Question 3: Write about student loans.

Answer:

A special kind of loan called a student loan is used to cover the costs of an academic program, often at a college or vocational school, though it is also possible to use it for private Education. A sort of financial aid called student loans is provided to assist in helping reduce the costs of an academic program, such as one at a university, professional institute, or career training center. A student loan is also referred to as an education loan.
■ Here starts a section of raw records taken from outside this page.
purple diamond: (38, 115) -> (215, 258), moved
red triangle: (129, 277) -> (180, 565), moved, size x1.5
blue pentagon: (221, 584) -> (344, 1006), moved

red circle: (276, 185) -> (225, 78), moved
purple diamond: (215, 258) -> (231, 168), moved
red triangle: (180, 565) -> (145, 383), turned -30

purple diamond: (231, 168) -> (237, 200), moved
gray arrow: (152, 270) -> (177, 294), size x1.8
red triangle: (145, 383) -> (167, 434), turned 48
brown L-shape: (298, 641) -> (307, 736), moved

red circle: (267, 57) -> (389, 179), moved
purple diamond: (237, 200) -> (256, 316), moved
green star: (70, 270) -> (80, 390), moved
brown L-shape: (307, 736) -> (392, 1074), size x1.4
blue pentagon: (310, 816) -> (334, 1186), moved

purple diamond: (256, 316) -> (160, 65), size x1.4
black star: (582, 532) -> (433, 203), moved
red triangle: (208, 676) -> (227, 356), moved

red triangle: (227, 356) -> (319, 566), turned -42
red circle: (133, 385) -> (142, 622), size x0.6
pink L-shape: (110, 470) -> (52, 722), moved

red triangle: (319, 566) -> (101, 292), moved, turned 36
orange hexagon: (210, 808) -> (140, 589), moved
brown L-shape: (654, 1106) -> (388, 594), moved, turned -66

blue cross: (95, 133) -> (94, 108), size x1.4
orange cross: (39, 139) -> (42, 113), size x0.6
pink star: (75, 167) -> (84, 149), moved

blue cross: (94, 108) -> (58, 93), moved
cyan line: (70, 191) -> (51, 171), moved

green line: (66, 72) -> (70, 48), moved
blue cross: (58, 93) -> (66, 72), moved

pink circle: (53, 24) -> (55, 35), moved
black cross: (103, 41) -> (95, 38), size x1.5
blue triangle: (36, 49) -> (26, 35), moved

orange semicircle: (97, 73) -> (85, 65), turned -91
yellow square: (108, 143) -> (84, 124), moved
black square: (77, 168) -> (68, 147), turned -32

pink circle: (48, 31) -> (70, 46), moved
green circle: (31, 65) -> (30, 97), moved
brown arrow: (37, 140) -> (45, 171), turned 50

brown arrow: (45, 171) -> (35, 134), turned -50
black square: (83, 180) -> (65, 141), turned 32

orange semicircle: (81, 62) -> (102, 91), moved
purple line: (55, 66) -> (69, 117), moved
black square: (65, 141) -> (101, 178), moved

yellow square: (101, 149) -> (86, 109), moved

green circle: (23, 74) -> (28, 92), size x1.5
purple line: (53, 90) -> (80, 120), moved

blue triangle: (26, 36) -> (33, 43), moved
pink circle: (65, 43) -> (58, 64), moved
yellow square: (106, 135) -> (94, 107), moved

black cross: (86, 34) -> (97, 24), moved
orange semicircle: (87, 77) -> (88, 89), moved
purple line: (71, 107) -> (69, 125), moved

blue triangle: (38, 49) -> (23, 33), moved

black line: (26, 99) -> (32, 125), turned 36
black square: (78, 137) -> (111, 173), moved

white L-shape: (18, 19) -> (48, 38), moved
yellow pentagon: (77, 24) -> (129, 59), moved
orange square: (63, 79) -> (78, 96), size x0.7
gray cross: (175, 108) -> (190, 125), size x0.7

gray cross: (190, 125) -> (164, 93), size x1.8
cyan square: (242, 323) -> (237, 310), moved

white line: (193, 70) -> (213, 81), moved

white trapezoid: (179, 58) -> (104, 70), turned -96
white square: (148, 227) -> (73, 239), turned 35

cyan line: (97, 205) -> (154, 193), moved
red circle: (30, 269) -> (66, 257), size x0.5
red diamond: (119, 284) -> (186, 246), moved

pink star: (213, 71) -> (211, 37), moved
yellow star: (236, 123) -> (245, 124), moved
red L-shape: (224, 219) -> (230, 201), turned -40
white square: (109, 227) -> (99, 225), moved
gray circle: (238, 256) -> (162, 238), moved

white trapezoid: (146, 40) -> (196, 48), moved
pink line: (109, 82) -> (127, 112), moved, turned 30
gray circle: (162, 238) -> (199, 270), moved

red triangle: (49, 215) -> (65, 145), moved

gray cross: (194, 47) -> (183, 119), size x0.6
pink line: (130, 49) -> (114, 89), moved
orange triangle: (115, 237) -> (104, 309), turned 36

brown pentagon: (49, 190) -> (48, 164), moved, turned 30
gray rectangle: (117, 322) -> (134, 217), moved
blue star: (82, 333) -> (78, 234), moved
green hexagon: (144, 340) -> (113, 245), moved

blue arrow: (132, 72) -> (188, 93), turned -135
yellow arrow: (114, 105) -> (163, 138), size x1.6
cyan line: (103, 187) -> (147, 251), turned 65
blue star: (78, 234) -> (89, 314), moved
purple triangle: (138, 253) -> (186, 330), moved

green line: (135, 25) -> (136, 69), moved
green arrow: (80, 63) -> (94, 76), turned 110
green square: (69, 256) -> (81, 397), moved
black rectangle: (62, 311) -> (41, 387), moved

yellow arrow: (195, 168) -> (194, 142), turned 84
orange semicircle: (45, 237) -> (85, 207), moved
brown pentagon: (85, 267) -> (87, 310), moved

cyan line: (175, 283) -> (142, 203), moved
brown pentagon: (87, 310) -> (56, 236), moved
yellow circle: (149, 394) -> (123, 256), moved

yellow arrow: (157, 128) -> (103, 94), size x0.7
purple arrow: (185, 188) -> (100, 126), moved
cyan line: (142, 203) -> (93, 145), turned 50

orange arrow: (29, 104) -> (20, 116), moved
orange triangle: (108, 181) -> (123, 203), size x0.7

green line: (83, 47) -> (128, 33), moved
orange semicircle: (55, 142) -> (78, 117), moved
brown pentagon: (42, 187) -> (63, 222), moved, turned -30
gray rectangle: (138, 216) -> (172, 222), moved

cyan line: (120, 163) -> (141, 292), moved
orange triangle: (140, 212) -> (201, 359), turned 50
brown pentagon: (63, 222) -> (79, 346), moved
Question 4: Write any two advantages and disadvantages of personal loans.

Answer:

Advantages

  • Since you don’t need an asset to secure one against, anyone over the age of 18 can access one.
  • The length of time you have to repay can be flexible; this will depend on how much you borrow.

Disadvantages

  • The lengthy repayment terms that some secured loans offer—up to 25 years—are not available to you.
  • To get the greatest interest rates and deals, you need a high credit score.

Question 5: What are the eligibility factors for taking loans?

Answer:

  1. Employment Stability: Loan applications will not be processed unless the applicant is self-employed and has a minimum of five years of total earnings, or unless the applicant is salaried and has been employed for at least two years in the present profession.
  2. Age requirements: The applicant’s chances of receiving a loan increase with younger age.
  3. Credit Rating: Having a good credit rating enhances the likelihood of receiving a loan with more flexibility about the loan’s terms, including the amount, the EMI, and the tenure.
  4. Employer: The applicant will appear more credible if they are employed by a company with a solid reputation and a high turnover rate.
  5. Financial Situation: When determining eligibility, the past track record of financial stability is very important.